WORK INSTRUCTIONS
Return every line of the data that contains the string "from".

Saved entries
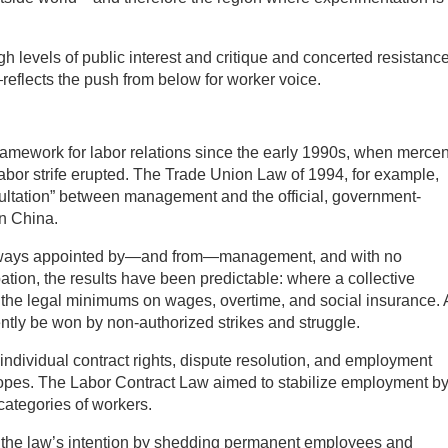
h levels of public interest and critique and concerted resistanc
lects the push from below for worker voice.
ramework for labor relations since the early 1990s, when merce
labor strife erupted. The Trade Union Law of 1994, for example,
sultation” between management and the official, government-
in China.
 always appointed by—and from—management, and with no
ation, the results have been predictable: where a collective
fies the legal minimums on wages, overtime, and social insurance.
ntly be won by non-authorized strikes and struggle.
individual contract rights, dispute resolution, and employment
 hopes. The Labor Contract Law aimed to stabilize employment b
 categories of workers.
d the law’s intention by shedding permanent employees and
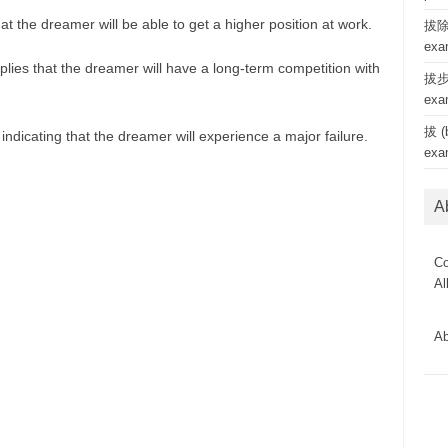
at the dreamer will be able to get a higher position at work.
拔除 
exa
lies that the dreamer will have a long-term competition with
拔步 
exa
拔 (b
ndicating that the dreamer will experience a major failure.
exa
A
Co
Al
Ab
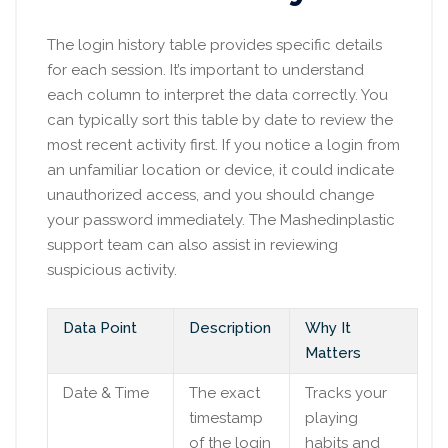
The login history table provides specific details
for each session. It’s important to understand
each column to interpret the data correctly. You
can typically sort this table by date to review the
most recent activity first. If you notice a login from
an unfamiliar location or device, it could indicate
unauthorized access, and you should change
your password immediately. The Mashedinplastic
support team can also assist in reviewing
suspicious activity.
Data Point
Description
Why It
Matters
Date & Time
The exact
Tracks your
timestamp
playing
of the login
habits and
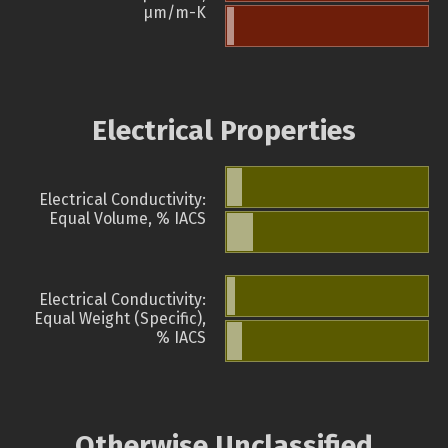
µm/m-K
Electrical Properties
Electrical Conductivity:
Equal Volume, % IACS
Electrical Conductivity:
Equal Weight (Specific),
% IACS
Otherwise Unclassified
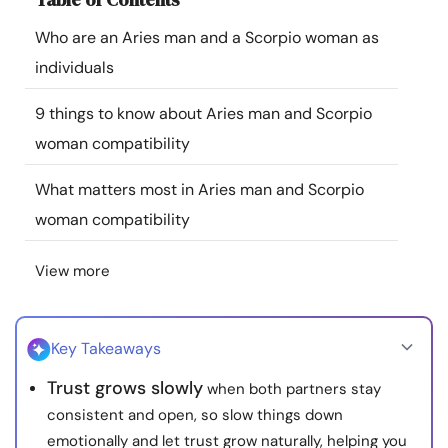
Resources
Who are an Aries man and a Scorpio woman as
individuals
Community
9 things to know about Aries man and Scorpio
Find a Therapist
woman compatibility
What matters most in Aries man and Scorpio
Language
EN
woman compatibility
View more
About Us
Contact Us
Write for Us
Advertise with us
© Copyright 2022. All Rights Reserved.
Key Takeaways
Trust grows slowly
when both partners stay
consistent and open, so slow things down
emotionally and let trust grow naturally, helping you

RESULT
lects the push from below for worker voice.
 always appointed by—and from—management, and with no
most recent activity first. If you notice a login from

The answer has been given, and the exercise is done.